*WORK REQUEST:* Your reply should consist only of the lines from the one with "Mask anything matching" through the end of the entries, transcribed exactly. Pictures stay out.

(RECORDS PROVIDED Opens)

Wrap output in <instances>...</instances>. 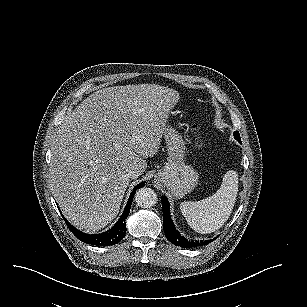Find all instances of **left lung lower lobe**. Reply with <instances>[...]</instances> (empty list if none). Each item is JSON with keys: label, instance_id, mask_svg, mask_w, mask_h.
<instances>
[{"label": "left lung lower lobe", "instance_id": "1", "mask_svg": "<svg viewBox=\"0 0 307 307\" xmlns=\"http://www.w3.org/2000/svg\"><path fill=\"white\" fill-rule=\"evenodd\" d=\"M162 208H163V223H164V233L166 238L176 246H180L182 248H192L202 245H207L214 241L216 238L212 240L205 241H187L180 233L176 230L170 216V207L168 199L165 196H162Z\"/></svg>", "mask_w": 307, "mask_h": 307}]
</instances>
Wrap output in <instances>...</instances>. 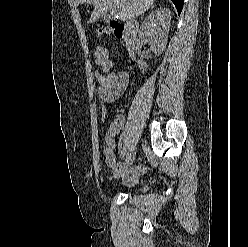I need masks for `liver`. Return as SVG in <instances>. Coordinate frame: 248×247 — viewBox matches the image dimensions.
I'll use <instances>...</instances> for the list:
<instances>
[{
	"instance_id": "6515ba94",
	"label": "liver",
	"mask_w": 248,
	"mask_h": 247,
	"mask_svg": "<svg viewBox=\"0 0 248 247\" xmlns=\"http://www.w3.org/2000/svg\"><path fill=\"white\" fill-rule=\"evenodd\" d=\"M155 0H75V4H93L89 22L97 21L109 10L118 13L124 21L134 19L153 6Z\"/></svg>"
}]
</instances>
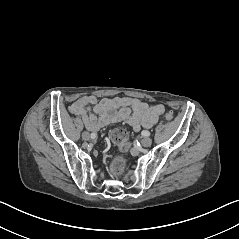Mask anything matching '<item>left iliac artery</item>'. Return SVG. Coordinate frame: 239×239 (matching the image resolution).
I'll use <instances>...</instances> for the list:
<instances>
[{"label":"left iliac artery","instance_id":"left-iliac-artery-1","mask_svg":"<svg viewBox=\"0 0 239 239\" xmlns=\"http://www.w3.org/2000/svg\"><path fill=\"white\" fill-rule=\"evenodd\" d=\"M141 134H142V136H144V137L150 136V132L147 131V130H143V131L141 132Z\"/></svg>","mask_w":239,"mask_h":239}]
</instances>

(RECORDS PROVIDED Closes)

*RESPONSE TO THIS EXERCISE:*
Mask anything matching '<item>left iliac artery</item>'. Return SVG. Coordinate frame: 239×239 (matching the image resolution).
I'll use <instances>...</instances> for the list:
<instances>
[{"label":"left iliac artery","instance_id":"left-iliac-artery-1","mask_svg":"<svg viewBox=\"0 0 239 239\" xmlns=\"http://www.w3.org/2000/svg\"><path fill=\"white\" fill-rule=\"evenodd\" d=\"M141 134H142V136H144V137L150 136V132L147 131V130H143V131L141 132Z\"/></svg>","mask_w":239,"mask_h":239}]
</instances>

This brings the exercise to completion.